By: Steve Biodrowski
Date: Thursday, March 02, 2000

It's impossible to make a straight comparison between feature films and short subjects; nevertheless, many short films have achieved a level of greatness that warrants recognition. Instead trying to squeeze them in among the full-length features in our Countdown of the 100 Greatest Sci-Fi, Horror & Fantasy Films, we decided to give them their own category. Below, in no particular order, are a handful of short films that pack more greatness into a few minutes than most features do in two hours.

THE ANDALUSIAN DOG (1929).
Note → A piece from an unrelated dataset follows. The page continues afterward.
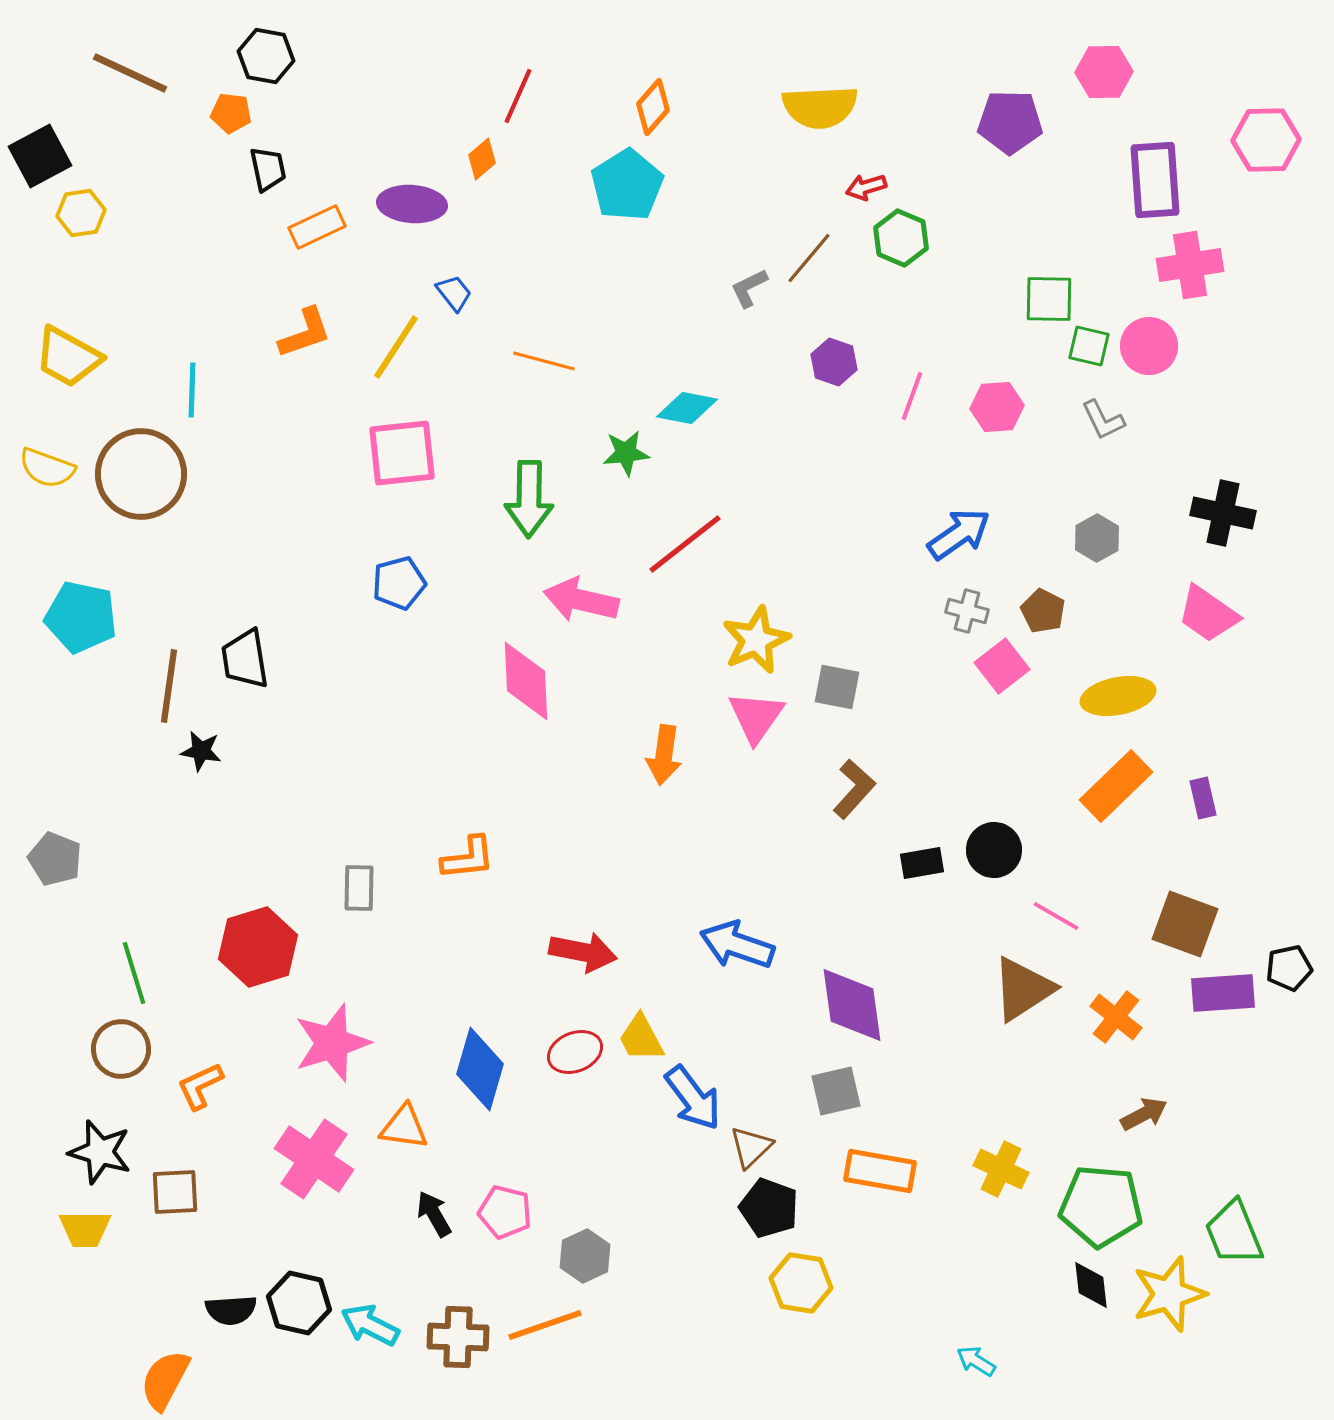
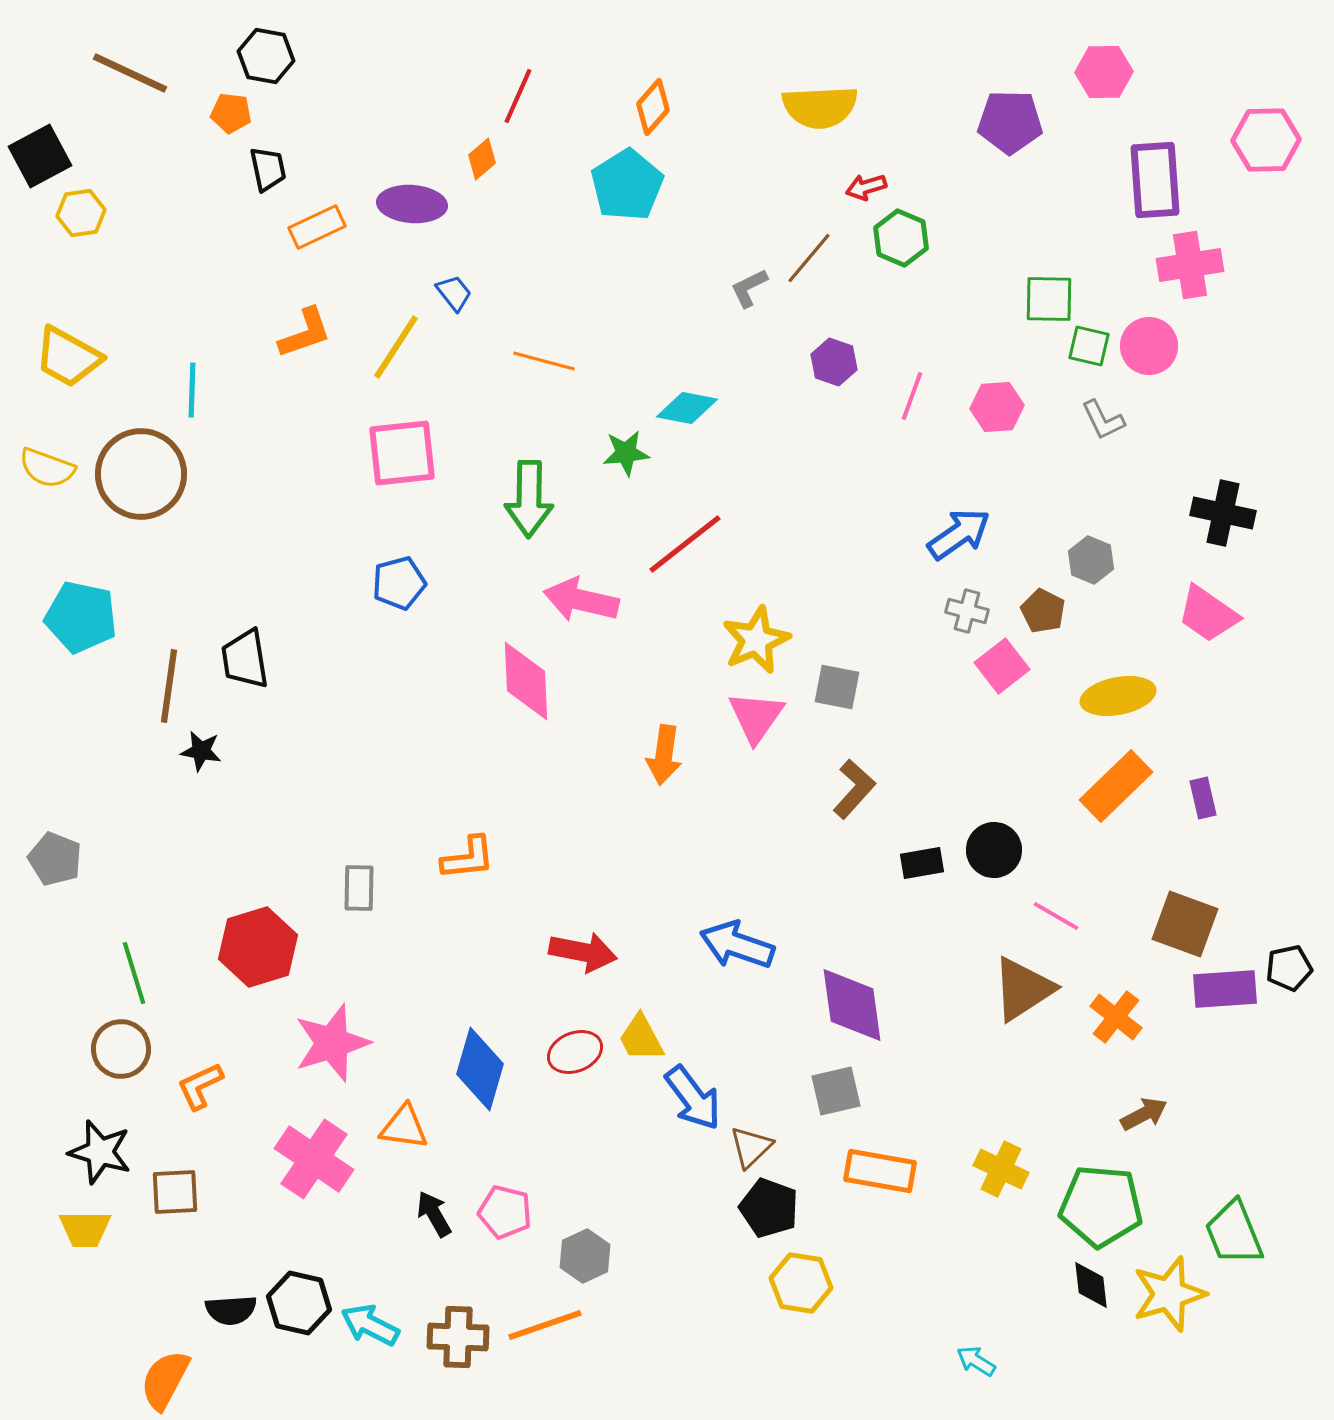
gray hexagon at (1097, 538): moved 6 px left, 22 px down; rotated 9 degrees counterclockwise
purple rectangle at (1223, 993): moved 2 px right, 4 px up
Luis Bunuel's surreal masterpiece (co-written with Salvador Dali) defies plot summary, the film really being a succession of images that can only be interpreted through psychoanalysis, as one would a dream. Despite the inevitable confusion, the power of the imagery is immense, often funny, even horrificas in the opening sequence of a razor blade slicing into a the eyeball of an (apparently unperturbed) woman.

SIMON OF THE DESERT (1965). Bunuel again, this time with a clearer plot. Simon, an ascetic follower of God, sits atop a post for years, trying to stay above earthly strife and temptation. Our first hint that something is wrong comes when we learn the duration of his stay (6 years, 6 months, and 6 daysget it?). Then the Devil pops up in the form of Sylvia Pinal, but Simon's resolve is proof against temptation. But things don't work out so well for Simon, whose strength against sin makes him somewhat intolerant of weakness in others. Unable to seduce him, the Devil has her revenge anyway, taking him into the future (i.e., 1965), where the world and way of life Simon has always known is no nowhere to be seen, replaced by rock-and-roll music and other elements of modern life that makes it seems (at least from his point of view) as if the world has really gone to the Devil. A profound and really funny take on narrow religious views.

INCIDENT AT OWL CREEK BRIDGE (1962). Based on the story by Ambrose Bierce, this is one of the great twist-ending stories of all time. Theoretically, there's nothing fantastical about it, but the film does play with perceptions of time in order to fool the audience before hitting them with the surprise at the conclusion. A confederate soldier in the American civil war is to be executed by being hanged from Owl Creek Bridge, but the rope breaks and he makes his mistake, outrunning his pursuers and returning home to his wife. At least, that's what appears to happen. I won't spoil it for those of you who haven't seen it. (Note: In a slightly abridged form, this short film ran during the fifth and final season of the original TWILIGHT ZONE series.)


LA JETEE (1962). The basis for 12 MONKEYS, this short film is a masterpiece in its own right. Filmmaker Chris Marker puts his time travel story together with the most meager of resources, making the limitations work for rather than against him. The movie is shot almost entirely as a series of still frames, with voice over narration providing a documentary-like feel (appropriate, since Marker was himself a documentary filmmaker). If you've seen Terry Gilliam's feature length film, you have some idea of the circular nature of this story, but the short film is more poetic in approach, haunting and memorable. When the still images start coming so fast that they almost mimic standard motion-picture photography, it's a startling moment, as if the film were suddenly coming to life. Somehow, these frozen pieces of time enhance the film's time-travel storyline. A must-see.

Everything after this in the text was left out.